The form it takes will depend to a large extent on the lessons South-east Asia is able to draw from its past. The latter is an issue that will be examined at a conference to be held in Singapore from tomorrow to Friday.**
The region's Indic underpinning is its best-kept secret. In fact, Asean, the 10-nation grouping, can be called the 'Indianised states of South-east Asia' - in the words of French orientalist George Coedes - in modern garb.
Asean's members enshrine the traditions of Temasek, Champa, Funan, Kataaha, Mataram and all the other lost kingdoms of the Srivijaya and Majapahit empires that ancient Indians knew collectively as Suvarnabhumi, Land of Gold.
'When we refer to 1,000-year-old ties which unite us with India, it is not at all a hyperbole,' former king Norodom Sihanouk of Cambodia said when dedicating a boulevard in Phnom Penh to India's first prime minister, Jawaharlal Nehru.
'In fact, it was about 2,000 years ago that the first navigators, Indian merchants and Brahmins, brought to our ancestors their gods, their techniques, their organisation. Briefly, India was for us what Greece was to the Latin Occident,' he said.
Language, religion, art, architecture, governance, institutions, temples, folk culture and - above all - a buoyant tradition of maritime trade and merchant guilds also marked the mission goals and influence that more than 50 eminent scholars from a dozen Asian and European countries will discuss at this week's conference. The event is jointly organised by the Institute of Southeast Asian Studies, the National Library Board, the Institute of South Asian Studies and the Asian Research Institute.
Singapore's first foreign minister, the late Mr S. Rajaratnam, saw Chinese-majority Singapore's retention of its Sanskrit name as an affirmation of British historian A.L. Basham's thesis 'that the whole of South-east Asia received most of its culture from India'.
And an Indian word - bumiputera - encapsulates Malaysia's most cherished political concept.
Making images of the elephant- headed Hindu god Ganesa is a cottage industry in Muslim Java, while Thailand's Buddhist kings claim spiritual descent from India's legendary god-king Rama.
For Minister Mentor Lee, Asean's Indic past resonates in the fun and frolic of Indonesian politics as opposed to the religious austerity of Malaysian election campaigns.
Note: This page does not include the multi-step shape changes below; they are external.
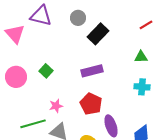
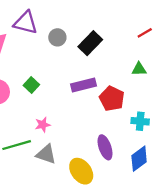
gray circle: (78, 18) -> (57, 37), moved
cyan cross: (142, 87) -> (140, 121), moved
red pentagon: (91, 104) -> (112, 99), moved

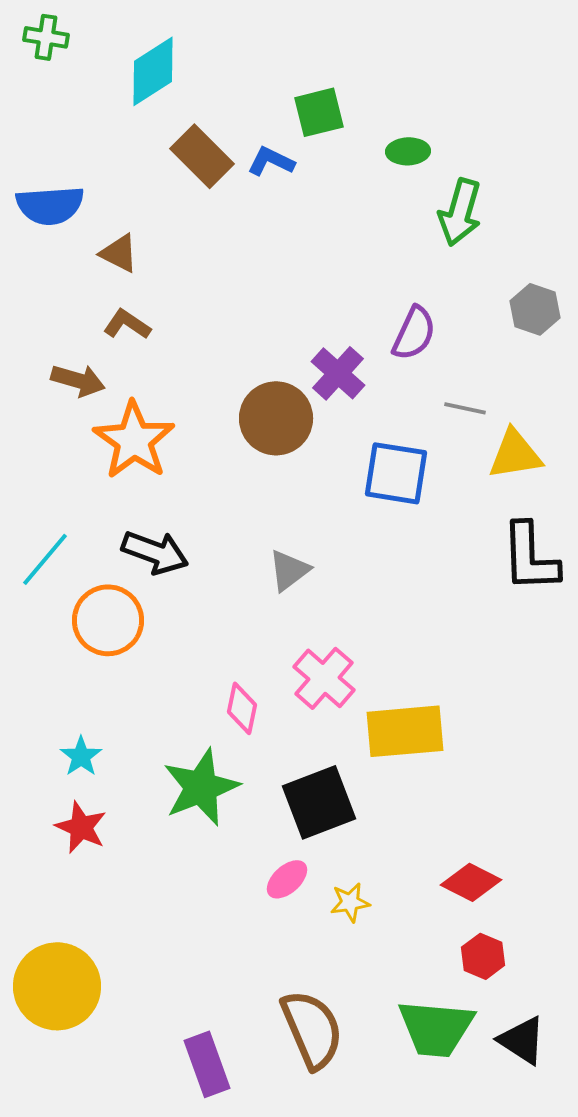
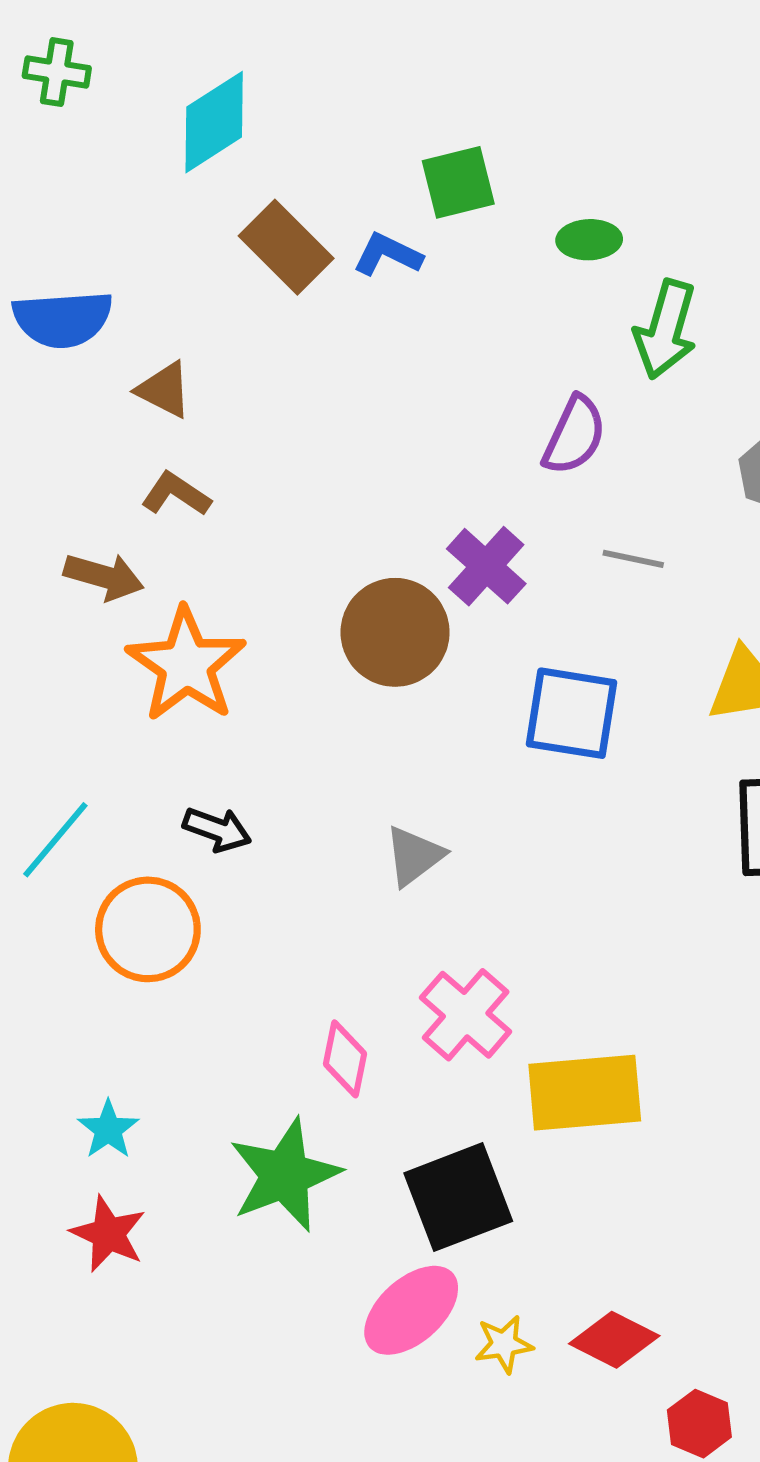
purple semicircle: (414, 333) -> (574, 435), moved
gray line: (465, 408) -> (633, 559), moved
black arrow: (155, 552) -> (217, 829), size x0.7
pink ellipse: (287, 879) -> (411, 1310), size x1.6
red diamond: (471, 882) -> (614, 1340), moved

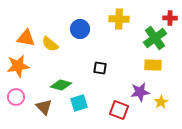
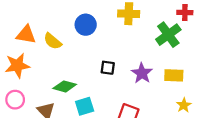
yellow rectangle: (153, 65) -> (174, 75), moved
purple star: (140, 92) -> (142, 73), moved, turned -30
yellow star: (161, 102) -> (184, 105), moved

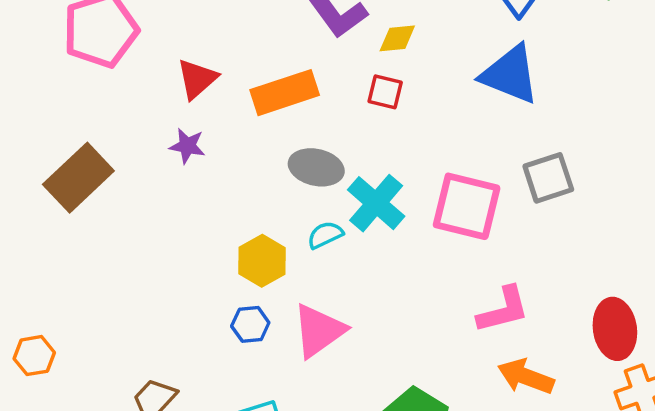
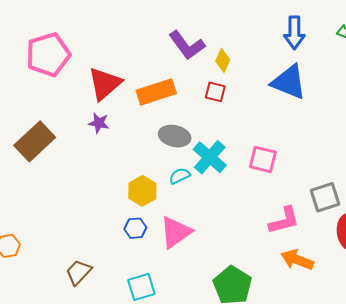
yellow diamond: (397, 38) -> (223, 60), turned -60
red triangle: (197, 79) -> (105, 84), size x1.4
gray square: (548, 178) -> (325, 197), moved
pink square: (467, 206) -> (263, 159), size x0.7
Indonesians might also have succumbed to the passions that sweep Kelantan and Terengganu without 'that underpinning of Buddhism and Hinduism that gives them, particularly the Javanese, a certain balance'. He blames Jemaah Islamiah leaders of Arab descent for corrupting some Javanese.
The 'Indian influence came from the west, in Burma, Thailand, Laos, Cambodia Malaysia, Indonesia', he said. 'The Chinese influence came through Vietnam and the city ports, the coastal ports of South-east Asia.' The porcelain cargo of sunken ships from before Admiral Cheng Ho's time bears this out.
But the past was not only a time of peace and plenty. About 10 conference papers will focus on the naval might of India's Chola kings, who interacted extensively with South-east Asia in an age that has left behind some vexed questions with an intriguingly contemporary ring.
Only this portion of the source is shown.